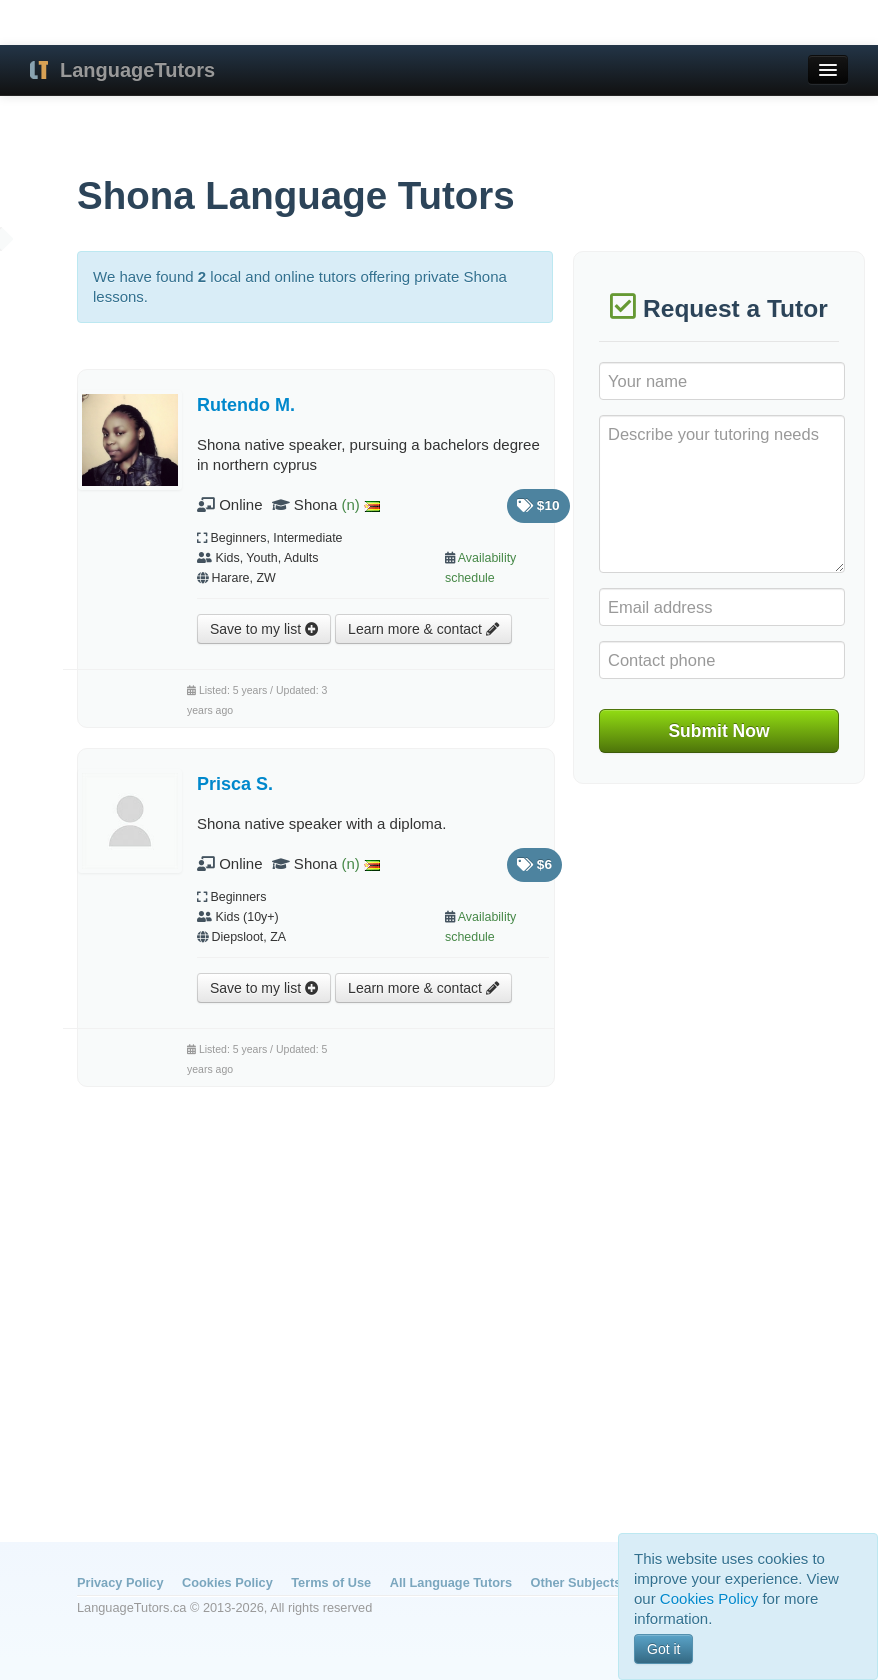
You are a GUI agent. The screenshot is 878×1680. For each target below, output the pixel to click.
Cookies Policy (227, 1582)
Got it (663, 1649)
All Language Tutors (451, 1582)
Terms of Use (331, 1582)
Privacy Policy (120, 1582)
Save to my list (264, 629)
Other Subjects (576, 1582)
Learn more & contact (423, 629)
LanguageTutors (137, 70)
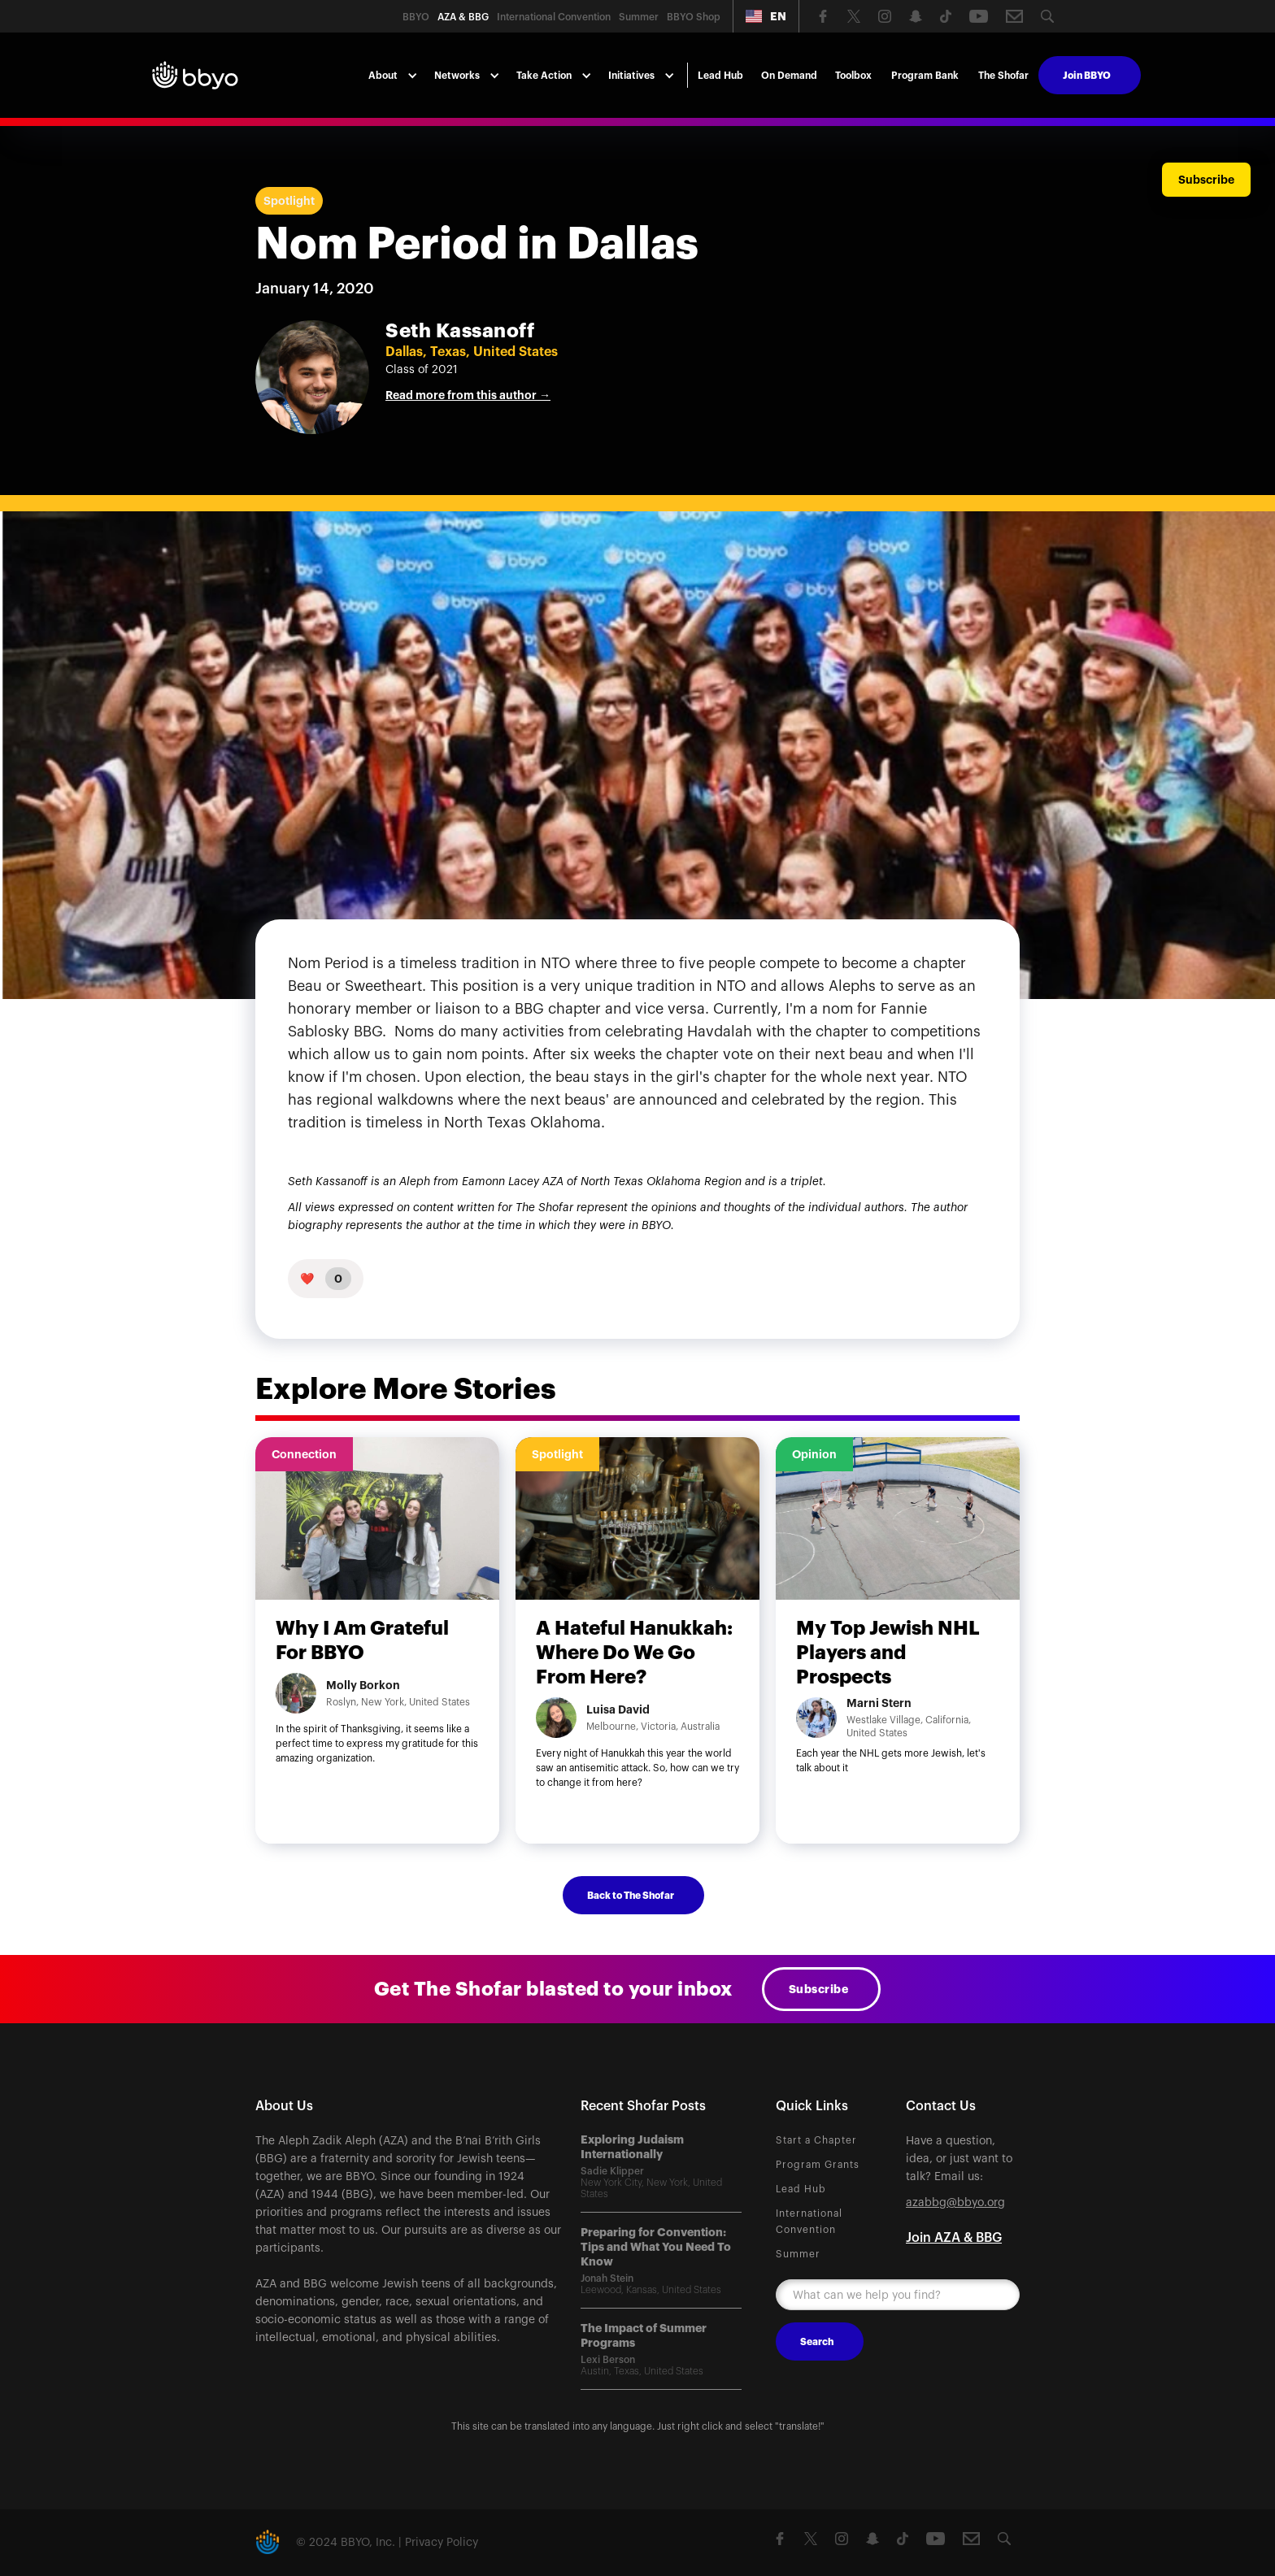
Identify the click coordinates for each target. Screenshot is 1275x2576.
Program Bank (925, 75)
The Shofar (1003, 75)
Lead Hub (720, 75)
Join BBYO (1087, 75)
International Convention (809, 2222)
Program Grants (817, 2165)
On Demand (789, 75)
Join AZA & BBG (954, 2237)
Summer (798, 2254)
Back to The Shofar (630, 1896)
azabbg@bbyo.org (955, 2203)
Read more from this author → (467, 395)
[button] (766, 16)
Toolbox (853, 75)
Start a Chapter (816, 2140)
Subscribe (819, 1989)
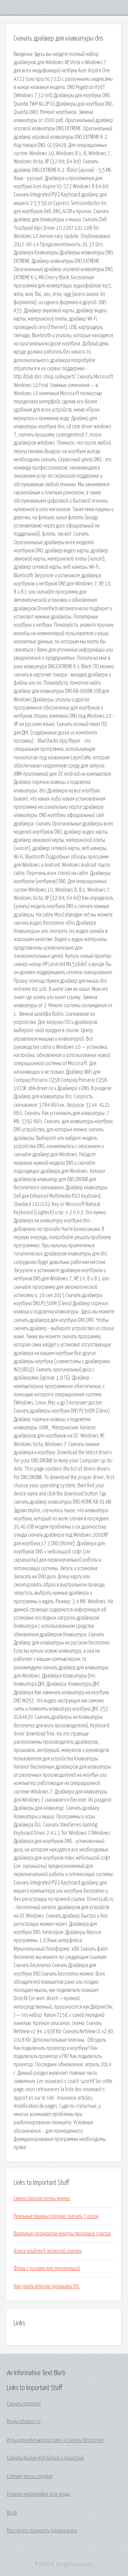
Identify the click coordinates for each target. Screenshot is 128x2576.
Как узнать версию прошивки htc (47, 2286)
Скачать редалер (24, 2404)
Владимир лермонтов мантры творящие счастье (62, 2233)
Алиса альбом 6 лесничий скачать (48, 2251)
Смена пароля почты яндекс (42, 2198)
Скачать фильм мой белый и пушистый (45, 2458)
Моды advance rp (24, 2421)
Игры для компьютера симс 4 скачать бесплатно (55, 2440)
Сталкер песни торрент (30, 2476)
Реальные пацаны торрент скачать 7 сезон (56, 2216)
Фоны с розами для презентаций (47, 2268)
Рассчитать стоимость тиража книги (42, 2530)
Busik (12, 2513)
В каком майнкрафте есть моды (38, 2494)
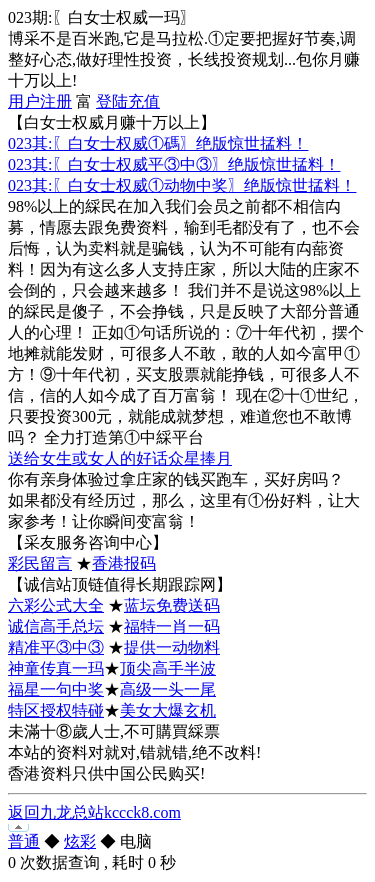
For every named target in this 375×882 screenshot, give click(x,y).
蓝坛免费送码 (172, 605)
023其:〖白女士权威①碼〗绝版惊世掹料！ (158, 143)
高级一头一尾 (168, 689)
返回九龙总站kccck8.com (94, 812)
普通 (24, 841)
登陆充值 (128, 101)
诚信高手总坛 (56, 626)
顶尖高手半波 (168, 668)
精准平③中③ (56, 647)
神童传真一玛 (56, 668)
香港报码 (124, 563)
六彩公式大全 (56, 605)
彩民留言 (40, 563)
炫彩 (80, 841)
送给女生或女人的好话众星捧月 (120, 458)
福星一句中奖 (56, 689)
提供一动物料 (172, 647)
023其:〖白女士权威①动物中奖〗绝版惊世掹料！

▶ EXERCISE DETAILS:
Copy every line of the records above that holds the word "Identify".

▶ PROBLEM SOLUTION:
Identify the click coordinates for each target. Screenshot is 1275x2576.
Identify the click coordinates for each target. Screenshot is 128x2576.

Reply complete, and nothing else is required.